Dalam catatannya disebutkan bahwa masyarakat yang tinggal di Siantan dan beberapa pulau kecil di sekitarnya tidak hanya bertani niur dan sagu, tapi juga membuat kerajinan berupa tenunan dan anyaman tikar. Kekayaan laut adalah bagian yang tidak dilupakan oleh Raja Ali Kelana, komoditas laut juga menjadi sumber perkonomian masyarakat disana adalah kulit sepindang, siput kulai, gamat, siput rangak serta telur penyu.

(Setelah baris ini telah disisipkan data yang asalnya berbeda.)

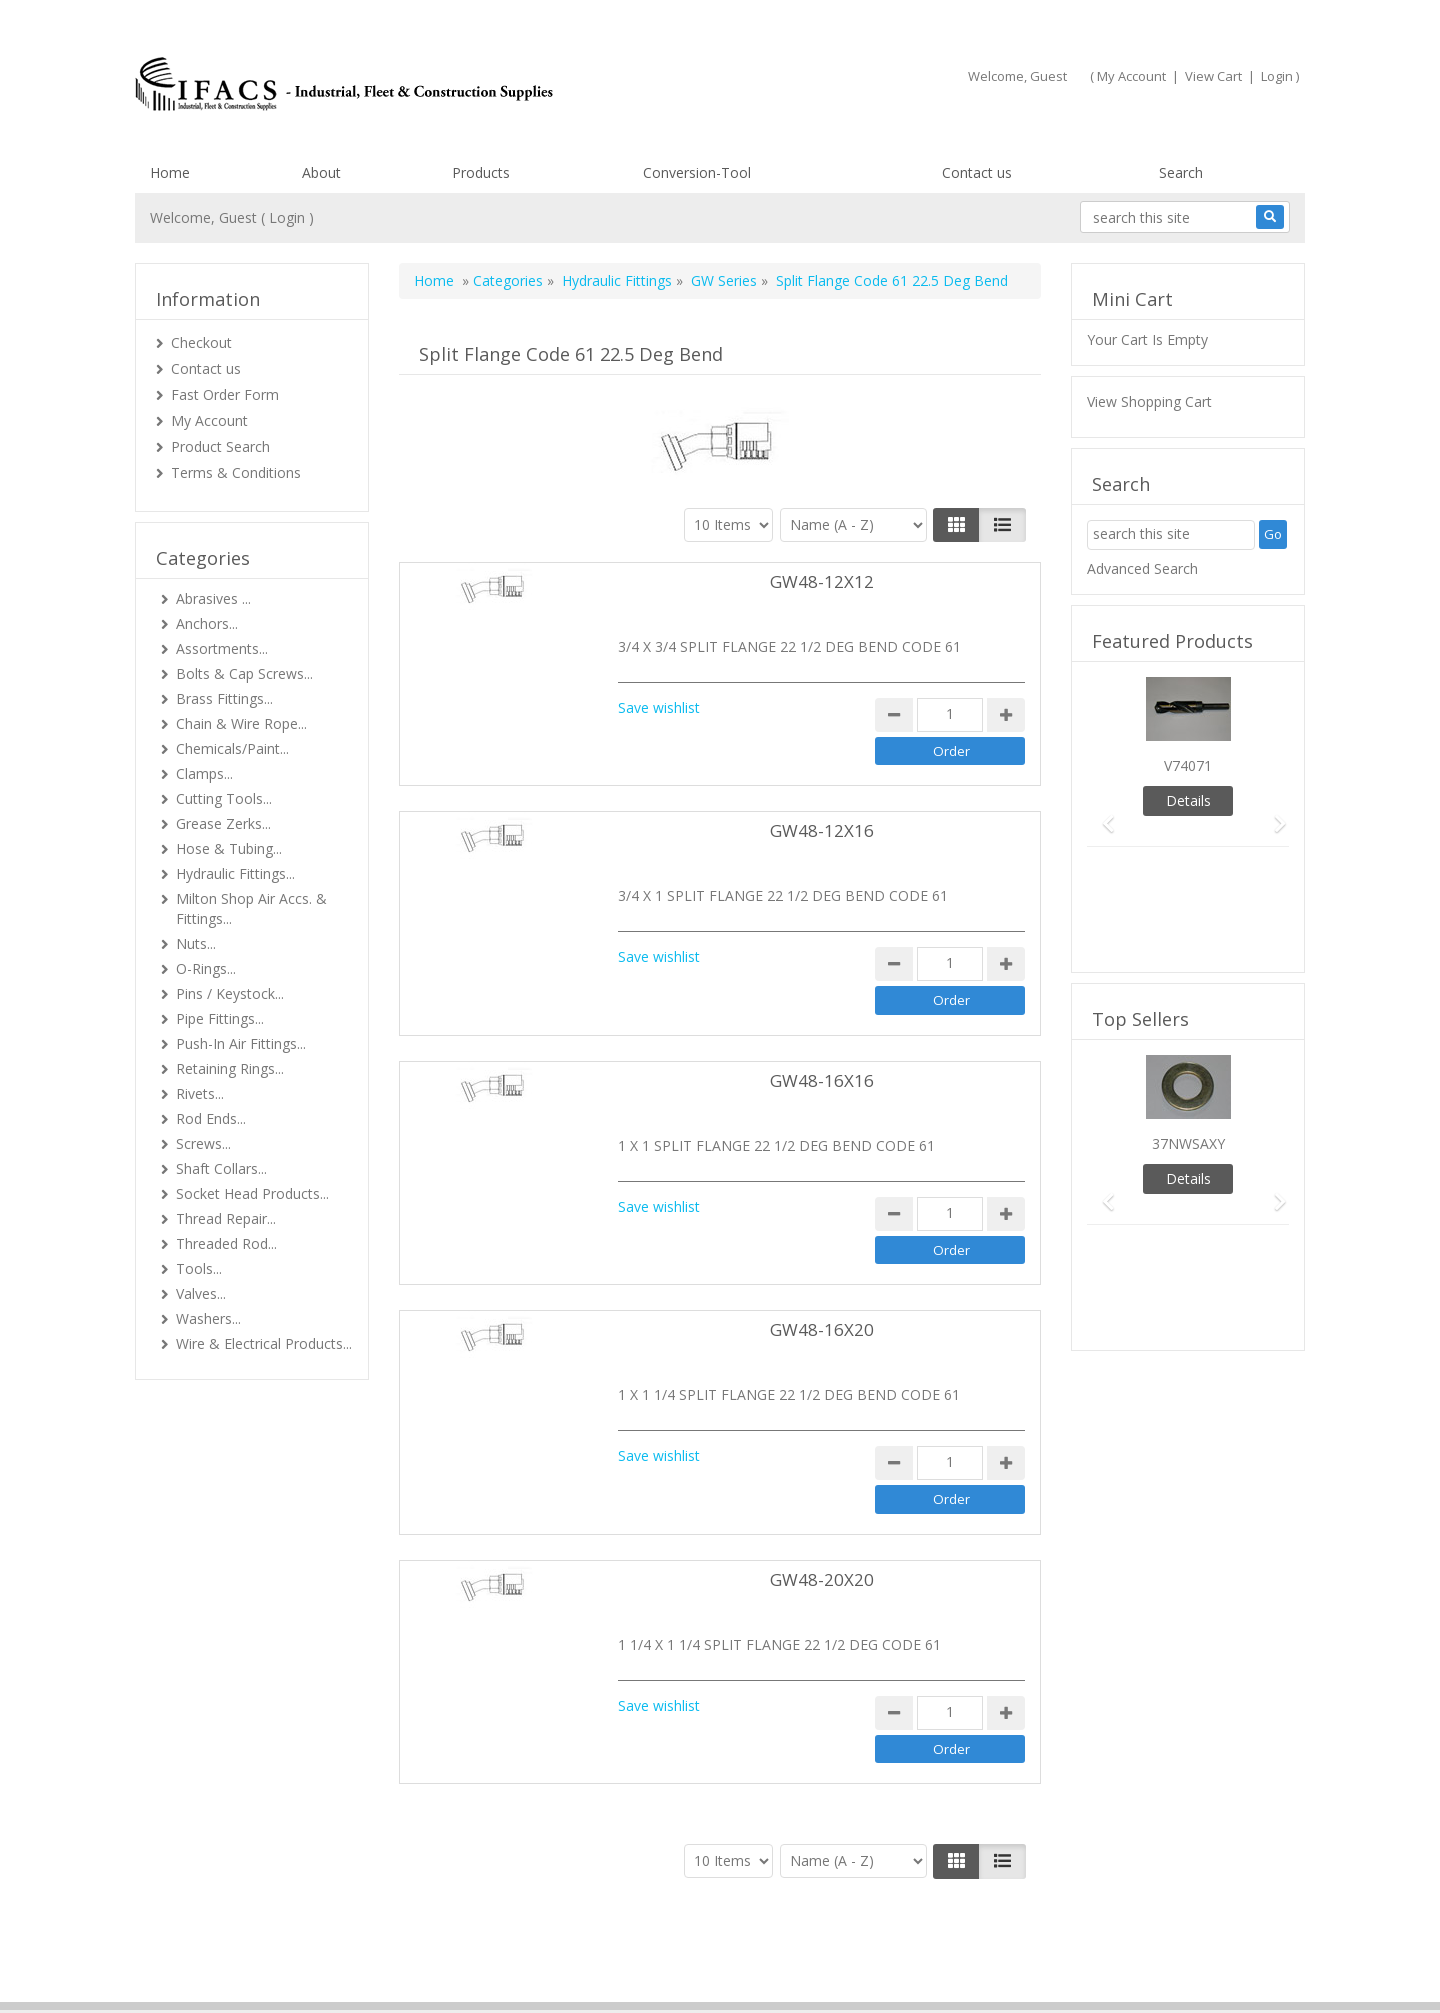 The image size is (1440, 2013). I want to click on Shaft Collars..., so click(221, 1168).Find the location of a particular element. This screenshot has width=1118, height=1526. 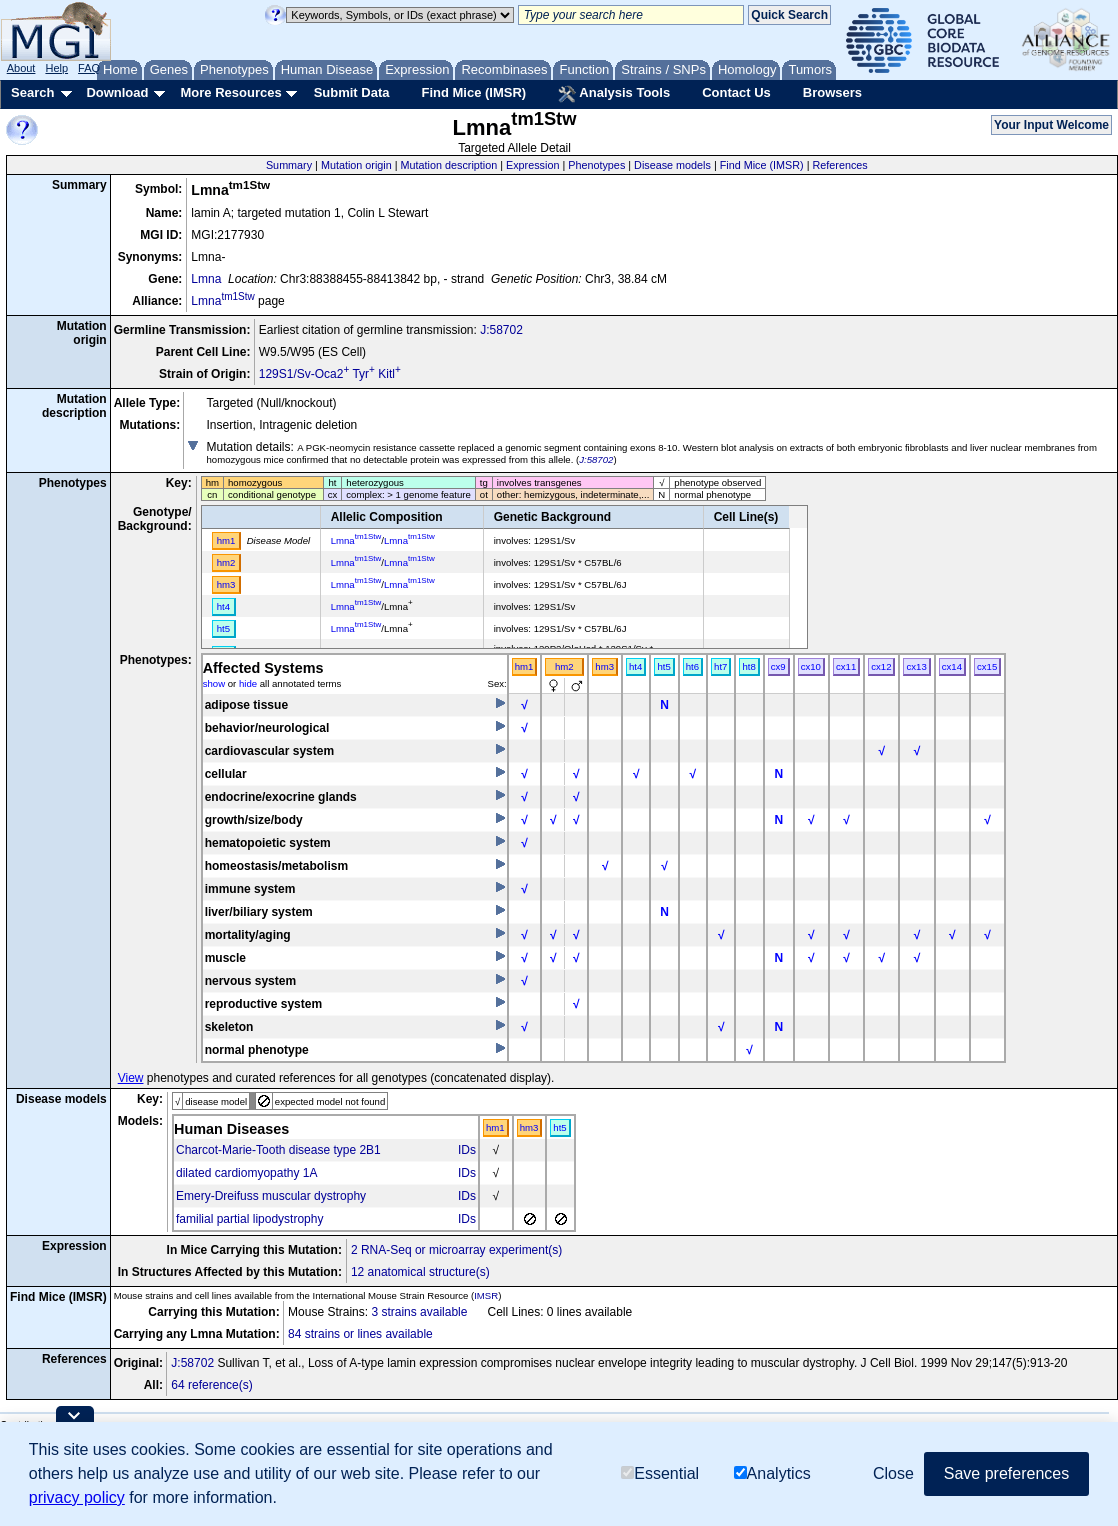

Submit Data is located at coordinates (352, 92).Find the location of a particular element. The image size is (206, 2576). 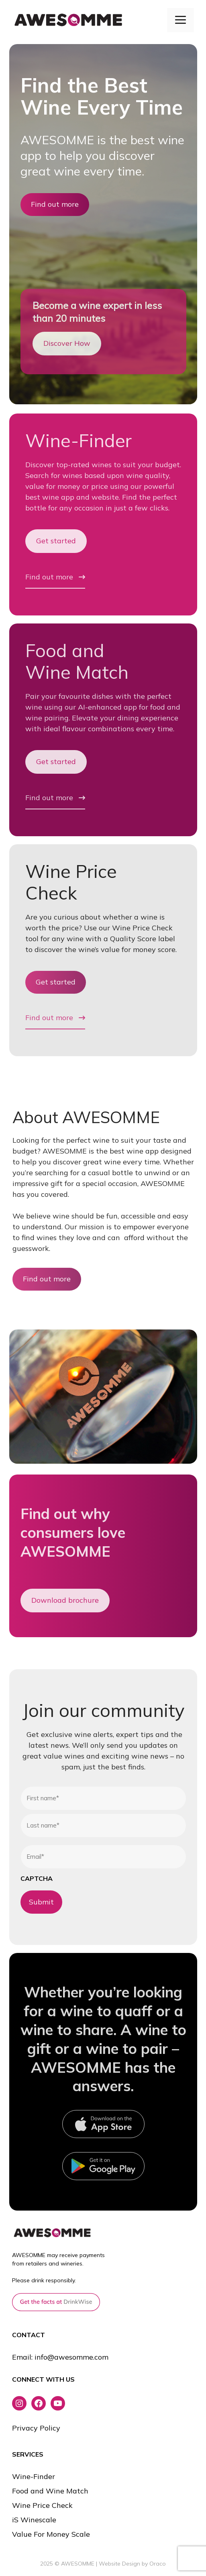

Singkatnya, pada 24 dan 25 Februari, di Sedanau, Raja Ali Kelana bertemu dengan Raja Mahmud Amir Pulau Tujuh. Pada 26 Februari ia menghabiskan harinya di Pulau Bunguran.

Esoknya, ketika menepi di Tanjung Penagi, setelah berjalan sekitar 10 menit, didapati sebuah rumah yang di dalamnya terdapat orang berjudi. Empat orang pejudi berhasil ditangkap oleh Amir Pulau Tujuh, sementara 1 orang lainnya berhasil kabur. Kepada mereka diberikan hukuman.

Setelah berkeliling di kawasan Pulau Tujuh, pulau terakhir yang ia singgahi sebelum kembali ke Tanjungpinang adalah Pulau Tambelan. Setelah bertolak pada Rabu pagi dari Pulau Serasan, esok paginya 4 Maret 1896, kapal berhasil merapat di pelabuhan Tambelan.

Di sana, Raja Ali Kelana menerima aduan atas banyak persoalan, seperti pecahnya tongkang Haji Usman, laporan atas larinya dua orang Jawa yang berkerja pada Haji Muhammad Arif, serta menangkap dua orang tersangka pemukulan seorang Melayu bernama Ahmad untuk selanjutnya dibawa ke Pulau Penyengat.